Most of the time, I can't switch off the part of my brain that nitpicks the little details of the plot and setting in a book. Most of the time, I question everything because flawed writing is annoying. But for some reason with this book, I just let it go and allowed myself to enjoy the story. And it was adorable.

A lot of the story is internal thoughts--Maddy's through process and almost record of her days. There are chat messages and books reviews and medical forms and other unique additions included as part of the progression of the story. It was an interesting way to show her life inside the house.

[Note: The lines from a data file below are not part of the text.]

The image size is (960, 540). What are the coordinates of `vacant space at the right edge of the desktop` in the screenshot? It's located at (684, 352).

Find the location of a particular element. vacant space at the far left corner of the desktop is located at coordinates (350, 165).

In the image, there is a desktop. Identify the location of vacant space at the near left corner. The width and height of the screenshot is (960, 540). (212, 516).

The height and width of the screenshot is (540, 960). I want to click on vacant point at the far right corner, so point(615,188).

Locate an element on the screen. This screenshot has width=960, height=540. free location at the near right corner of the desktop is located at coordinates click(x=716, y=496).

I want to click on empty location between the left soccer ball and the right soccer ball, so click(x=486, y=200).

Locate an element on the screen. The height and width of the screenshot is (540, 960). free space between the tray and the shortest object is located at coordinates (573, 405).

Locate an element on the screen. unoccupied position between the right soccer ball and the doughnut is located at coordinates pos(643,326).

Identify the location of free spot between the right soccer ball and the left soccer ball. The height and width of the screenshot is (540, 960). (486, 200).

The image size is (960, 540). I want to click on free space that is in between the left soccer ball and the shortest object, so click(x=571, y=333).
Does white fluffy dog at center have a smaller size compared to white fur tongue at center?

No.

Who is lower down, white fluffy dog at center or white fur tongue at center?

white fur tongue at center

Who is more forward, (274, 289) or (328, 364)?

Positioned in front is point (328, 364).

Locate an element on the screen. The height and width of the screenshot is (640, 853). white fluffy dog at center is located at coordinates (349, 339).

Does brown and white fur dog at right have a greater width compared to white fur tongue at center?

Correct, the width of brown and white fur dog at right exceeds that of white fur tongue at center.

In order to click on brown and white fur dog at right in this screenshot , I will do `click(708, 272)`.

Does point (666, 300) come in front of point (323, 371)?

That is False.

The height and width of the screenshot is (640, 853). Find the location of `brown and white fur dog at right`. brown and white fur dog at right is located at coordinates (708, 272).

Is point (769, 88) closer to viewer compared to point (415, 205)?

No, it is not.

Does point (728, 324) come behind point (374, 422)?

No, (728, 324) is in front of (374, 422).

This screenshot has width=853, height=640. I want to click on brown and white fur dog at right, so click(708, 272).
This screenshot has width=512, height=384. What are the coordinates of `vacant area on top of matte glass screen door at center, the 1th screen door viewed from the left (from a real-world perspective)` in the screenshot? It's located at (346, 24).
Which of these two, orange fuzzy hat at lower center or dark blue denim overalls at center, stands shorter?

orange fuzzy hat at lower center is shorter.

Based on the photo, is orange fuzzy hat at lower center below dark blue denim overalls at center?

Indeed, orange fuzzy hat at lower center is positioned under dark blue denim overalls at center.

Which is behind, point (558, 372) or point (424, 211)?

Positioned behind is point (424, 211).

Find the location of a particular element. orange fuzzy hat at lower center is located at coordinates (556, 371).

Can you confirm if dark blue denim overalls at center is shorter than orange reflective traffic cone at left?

I could probably read volumes of Maddy's narration--like I want to read about her entire life starting from when she first learned to speak/write until the events of this story begin. I want every detail of how life was inside that house for eighteen years. Her life inside a "bubble" is very interesting and has a lot of material for a unique story. Maddy's character was unbelievably adorable. I loved her daydreams and her spoiler book reviews and the way she looked at the world. She was funny and adorable. She was fun to get to know, and I think I would enjoy being friends with her. (She's also half-Asian, half-African American, so that's just awesome.)

Olly was interesting to get to know. As I read, Maddy's perspective of him kind of made you fall a little in love with him too. He wasn't a standard, cardboard cut-out of a YA male love interest, so that was cool. He was his own character and person. He had his own life, thoughts, and dreams.

Basically, Everything Everything can be predictable and at times illogical (or at least some stuff isn't completely explained), but it's still a good book. It's a work of fiction, so it's allowed to have things that aren't 100% perfect or realistic. This makes for a great modern-day Rapunzel story (minus the evil witch, sort of), and I enjoyed it immensely. It has given me hope to try YA contemporary books again. And I'm looking forward to reading Yoon's next book The Sun Is Also a Star. So if you can turn off the logical part of your brain and just let the story be, I think you'll enjoy it a lot.

What other YA contemporaries do you enjoy reading?

I checked this book out from my local library and chose to review it of my own free will.